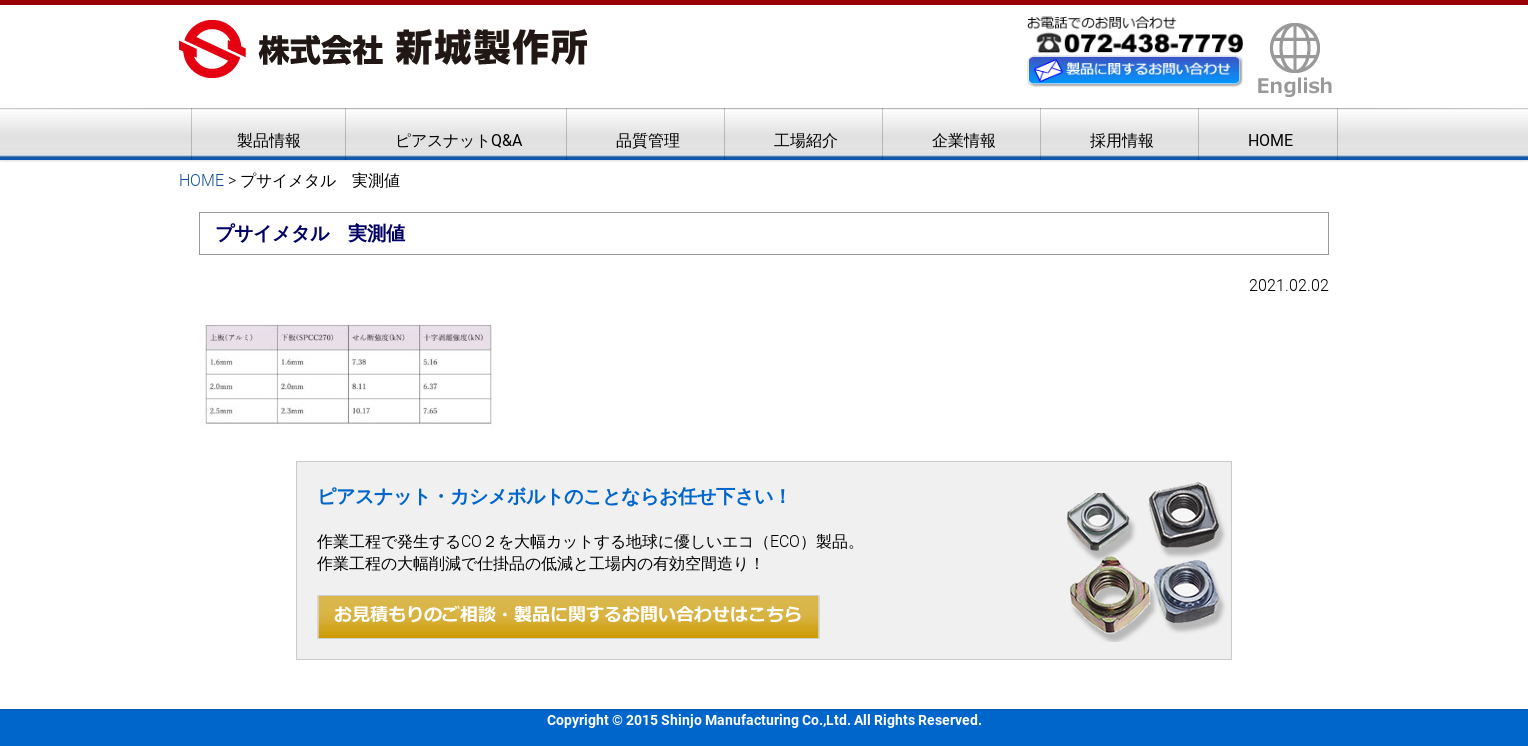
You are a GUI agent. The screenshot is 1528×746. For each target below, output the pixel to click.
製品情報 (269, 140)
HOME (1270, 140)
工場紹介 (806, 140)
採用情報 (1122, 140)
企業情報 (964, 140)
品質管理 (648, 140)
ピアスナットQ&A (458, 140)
---
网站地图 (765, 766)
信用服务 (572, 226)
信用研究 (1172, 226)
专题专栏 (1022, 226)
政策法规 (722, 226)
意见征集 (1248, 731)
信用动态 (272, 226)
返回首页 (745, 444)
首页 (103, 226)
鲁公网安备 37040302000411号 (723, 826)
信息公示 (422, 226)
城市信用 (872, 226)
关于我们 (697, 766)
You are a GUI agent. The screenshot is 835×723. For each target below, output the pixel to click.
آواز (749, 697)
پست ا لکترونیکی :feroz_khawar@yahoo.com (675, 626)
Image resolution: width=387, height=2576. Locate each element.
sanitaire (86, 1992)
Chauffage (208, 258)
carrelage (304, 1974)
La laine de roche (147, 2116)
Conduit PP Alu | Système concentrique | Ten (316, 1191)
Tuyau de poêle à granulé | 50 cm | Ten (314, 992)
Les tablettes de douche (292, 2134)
...
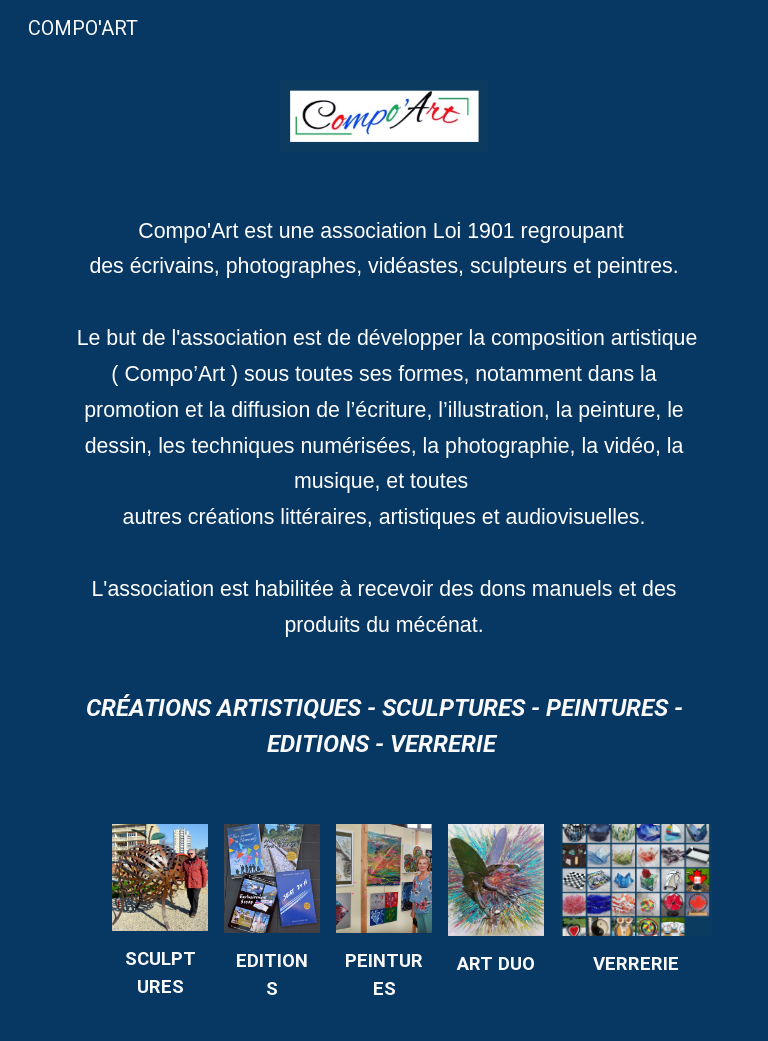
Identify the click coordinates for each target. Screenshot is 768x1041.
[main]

**What the exercise asks:**
Tally the lines above that hold "output" and write the result as a lone number.

**Answer to this problem:**
2